E’ più facile, sull’onda dell’ira, sfogarsi via mail. Premi il tasto Invio. E il danno è fatto. Quelle parole, scritte in un momento di rabbia, resteranno per sempre, come chiodi, conficcate nel cuore dell’altro. Mentre una telefonata avrebbe potuto salvare il rapporto.

La colpa è sempre degli altri?

Un conoscente mi ha detto: Questo è un mondo di str…., ce l’hanno tutti con me! Avrei voluto rispondergli che forse lo str…. è lui: se non riesce ad andare d’accordo con gli altri la colpa non è degli altri, ma sua. E’ facile addossare sempre la colpa agli altri: ci aiuta a non assumerci la responsabilità delle nostre azioni. E quindi ad essere irresponsabili. Ma è un comportamento infantile. Il bambino è in balia degli altri.

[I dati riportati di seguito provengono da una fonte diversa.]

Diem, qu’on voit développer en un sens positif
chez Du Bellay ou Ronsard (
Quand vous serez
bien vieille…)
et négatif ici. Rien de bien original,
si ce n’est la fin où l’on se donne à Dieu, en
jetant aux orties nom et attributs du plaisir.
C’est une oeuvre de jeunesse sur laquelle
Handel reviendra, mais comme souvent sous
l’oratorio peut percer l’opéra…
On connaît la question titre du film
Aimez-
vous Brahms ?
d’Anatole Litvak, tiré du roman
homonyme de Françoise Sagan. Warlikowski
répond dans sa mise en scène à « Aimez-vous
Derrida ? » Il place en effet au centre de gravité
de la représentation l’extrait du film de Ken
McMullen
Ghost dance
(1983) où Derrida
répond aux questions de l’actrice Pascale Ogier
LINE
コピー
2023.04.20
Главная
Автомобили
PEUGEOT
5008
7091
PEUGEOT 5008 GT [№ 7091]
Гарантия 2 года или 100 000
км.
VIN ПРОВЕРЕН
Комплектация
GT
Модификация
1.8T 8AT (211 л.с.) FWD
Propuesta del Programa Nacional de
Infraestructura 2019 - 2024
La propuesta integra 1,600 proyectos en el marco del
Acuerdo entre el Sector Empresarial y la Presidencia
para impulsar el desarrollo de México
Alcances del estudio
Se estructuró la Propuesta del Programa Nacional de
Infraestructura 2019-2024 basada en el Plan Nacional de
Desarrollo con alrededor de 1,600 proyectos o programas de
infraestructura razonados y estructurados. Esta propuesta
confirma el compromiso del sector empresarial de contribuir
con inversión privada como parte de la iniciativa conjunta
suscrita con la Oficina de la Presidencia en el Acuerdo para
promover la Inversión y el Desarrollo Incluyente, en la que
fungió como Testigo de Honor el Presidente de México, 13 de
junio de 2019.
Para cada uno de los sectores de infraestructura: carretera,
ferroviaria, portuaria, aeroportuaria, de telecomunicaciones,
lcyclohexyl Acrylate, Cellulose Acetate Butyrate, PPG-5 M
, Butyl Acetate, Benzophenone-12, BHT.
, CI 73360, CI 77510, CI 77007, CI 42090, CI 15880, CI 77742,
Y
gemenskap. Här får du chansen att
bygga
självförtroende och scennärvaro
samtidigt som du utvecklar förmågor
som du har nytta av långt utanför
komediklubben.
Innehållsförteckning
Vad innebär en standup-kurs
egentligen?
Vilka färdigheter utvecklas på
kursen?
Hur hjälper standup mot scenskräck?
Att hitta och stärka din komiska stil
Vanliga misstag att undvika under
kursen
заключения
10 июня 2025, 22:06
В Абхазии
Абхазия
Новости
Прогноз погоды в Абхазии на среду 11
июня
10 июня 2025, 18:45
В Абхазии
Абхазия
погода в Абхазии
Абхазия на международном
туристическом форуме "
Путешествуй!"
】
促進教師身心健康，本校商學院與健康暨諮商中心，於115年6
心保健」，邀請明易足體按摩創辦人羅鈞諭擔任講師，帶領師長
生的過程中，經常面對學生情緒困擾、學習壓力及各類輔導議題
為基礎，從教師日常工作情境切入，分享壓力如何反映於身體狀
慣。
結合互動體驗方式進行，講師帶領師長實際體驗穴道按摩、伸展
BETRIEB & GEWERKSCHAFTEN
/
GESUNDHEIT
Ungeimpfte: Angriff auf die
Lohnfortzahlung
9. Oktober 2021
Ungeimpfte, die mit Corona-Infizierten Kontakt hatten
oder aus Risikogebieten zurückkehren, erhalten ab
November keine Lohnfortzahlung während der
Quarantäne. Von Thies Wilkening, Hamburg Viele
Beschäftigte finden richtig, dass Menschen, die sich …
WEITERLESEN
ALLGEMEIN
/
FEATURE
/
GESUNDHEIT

L’adulto maturo no. Ed è anche un comportamento vittimistico. E demotivante. Perché ti senti una nullità. Nelle mani di altri, che decidono della tua vita. Gli altri si comportano male? Non piangerti addosso, ma cerca di rimediare. E di capire se il loro agire è una reazione ad un tuo comportamento negativo nei loro confronti. Di cui forse non ti sei nemmeno reso conto. Perché notiamo subito i torti che gli altri ci fanno. Meno quelli che noi facciamo a loro.